» INFORMATION SHOWN:

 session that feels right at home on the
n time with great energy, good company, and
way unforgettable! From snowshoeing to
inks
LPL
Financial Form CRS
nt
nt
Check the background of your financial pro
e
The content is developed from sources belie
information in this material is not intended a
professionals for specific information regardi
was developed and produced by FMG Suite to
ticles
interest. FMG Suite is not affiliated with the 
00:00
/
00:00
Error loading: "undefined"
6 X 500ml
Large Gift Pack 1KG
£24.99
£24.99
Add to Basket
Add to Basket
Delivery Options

* * *

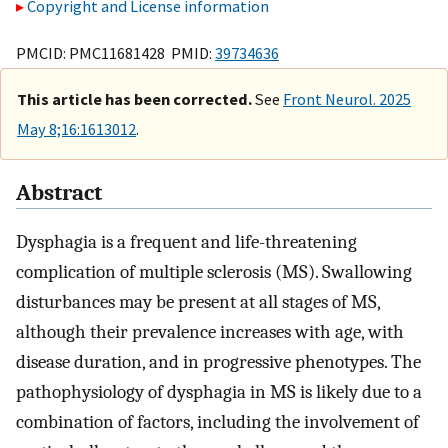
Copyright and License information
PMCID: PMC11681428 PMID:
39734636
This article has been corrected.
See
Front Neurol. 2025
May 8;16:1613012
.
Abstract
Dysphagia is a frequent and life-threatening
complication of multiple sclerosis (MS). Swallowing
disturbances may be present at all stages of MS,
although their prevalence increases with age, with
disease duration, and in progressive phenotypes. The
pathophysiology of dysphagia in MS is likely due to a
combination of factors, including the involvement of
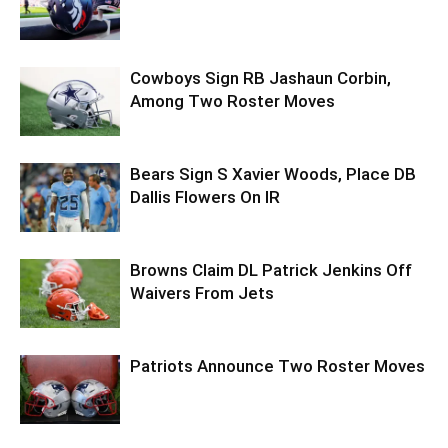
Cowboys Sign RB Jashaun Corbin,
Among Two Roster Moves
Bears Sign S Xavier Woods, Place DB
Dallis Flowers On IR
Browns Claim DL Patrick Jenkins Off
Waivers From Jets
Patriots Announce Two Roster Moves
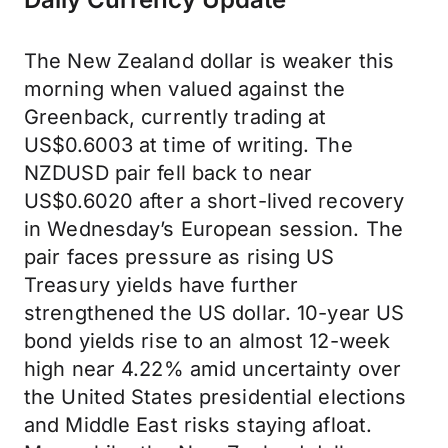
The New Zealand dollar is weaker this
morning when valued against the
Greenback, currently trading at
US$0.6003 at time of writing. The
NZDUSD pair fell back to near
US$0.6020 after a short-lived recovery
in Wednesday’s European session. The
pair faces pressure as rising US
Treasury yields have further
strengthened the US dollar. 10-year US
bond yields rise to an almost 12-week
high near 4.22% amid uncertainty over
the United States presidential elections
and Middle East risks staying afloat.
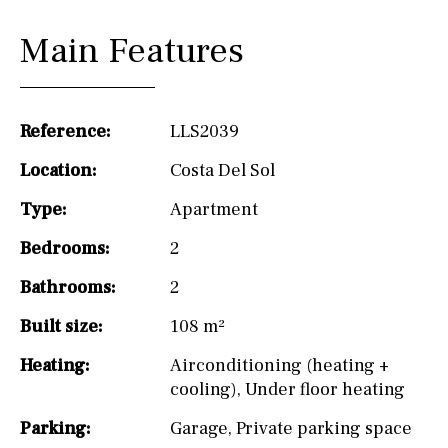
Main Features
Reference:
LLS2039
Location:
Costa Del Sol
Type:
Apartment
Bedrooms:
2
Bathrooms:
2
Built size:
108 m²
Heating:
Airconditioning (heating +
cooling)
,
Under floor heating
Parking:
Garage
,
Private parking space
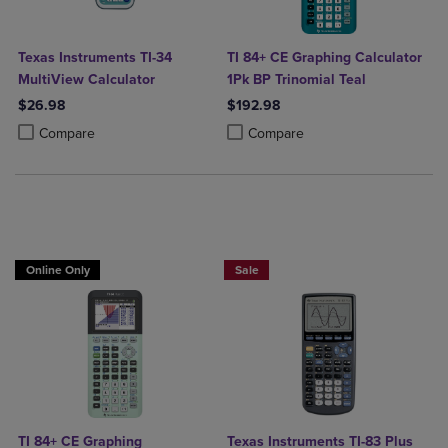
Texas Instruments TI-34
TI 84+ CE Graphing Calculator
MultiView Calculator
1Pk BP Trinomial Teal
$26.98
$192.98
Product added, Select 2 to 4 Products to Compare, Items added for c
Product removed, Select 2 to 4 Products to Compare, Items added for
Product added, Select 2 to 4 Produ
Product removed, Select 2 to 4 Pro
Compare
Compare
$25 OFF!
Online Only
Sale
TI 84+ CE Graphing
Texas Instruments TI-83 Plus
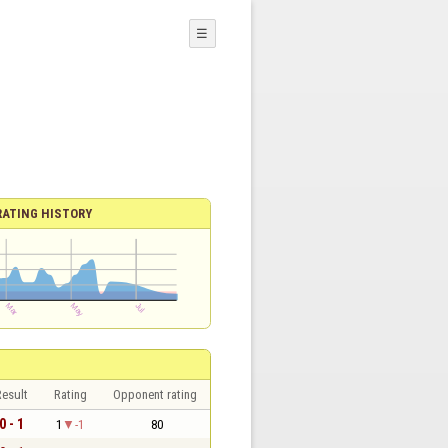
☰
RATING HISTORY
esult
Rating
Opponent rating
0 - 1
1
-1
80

...

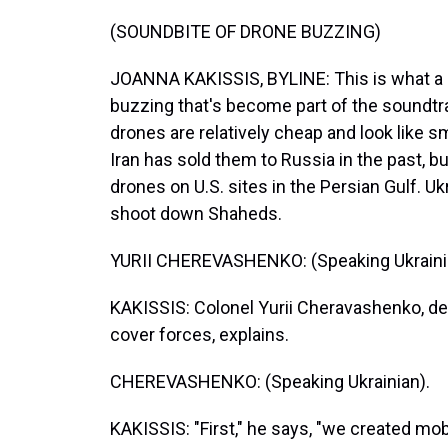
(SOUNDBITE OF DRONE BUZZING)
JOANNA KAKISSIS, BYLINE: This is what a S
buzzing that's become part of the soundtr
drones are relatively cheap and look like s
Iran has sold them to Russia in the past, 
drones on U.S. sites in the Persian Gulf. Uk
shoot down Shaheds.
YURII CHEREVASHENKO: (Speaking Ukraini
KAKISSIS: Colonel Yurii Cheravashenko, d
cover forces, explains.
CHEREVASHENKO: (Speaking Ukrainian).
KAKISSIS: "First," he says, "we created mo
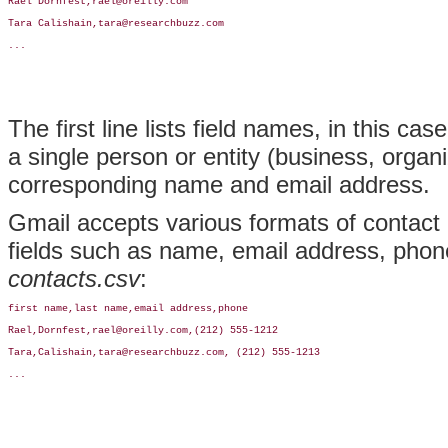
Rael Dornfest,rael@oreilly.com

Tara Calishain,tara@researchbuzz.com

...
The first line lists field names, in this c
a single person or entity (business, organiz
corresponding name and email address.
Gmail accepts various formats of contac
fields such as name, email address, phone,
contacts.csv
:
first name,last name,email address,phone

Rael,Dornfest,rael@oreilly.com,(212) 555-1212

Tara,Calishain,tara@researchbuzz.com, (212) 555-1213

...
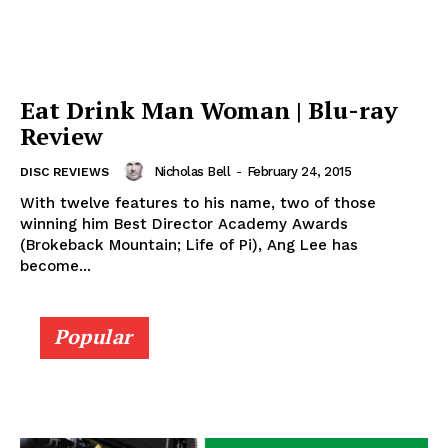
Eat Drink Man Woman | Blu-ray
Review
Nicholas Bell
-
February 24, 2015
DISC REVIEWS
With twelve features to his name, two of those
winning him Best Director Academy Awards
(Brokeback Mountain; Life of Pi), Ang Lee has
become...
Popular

» EXERCISE DETAILS:
What is asked for is an exact copy of the lines above from the one containing "n time with great energy, good company, and" through the one containing "information in this", and only those.

» SOLUTION TO THIS TASK:
n time with great energy, good company, and
way unforgettable! From snowshoeing to
inks
LPL
Financial Form CRS
nt
nt
Check the background of your financial pro
e
The content is developed from sources belie
information in this material is not intended a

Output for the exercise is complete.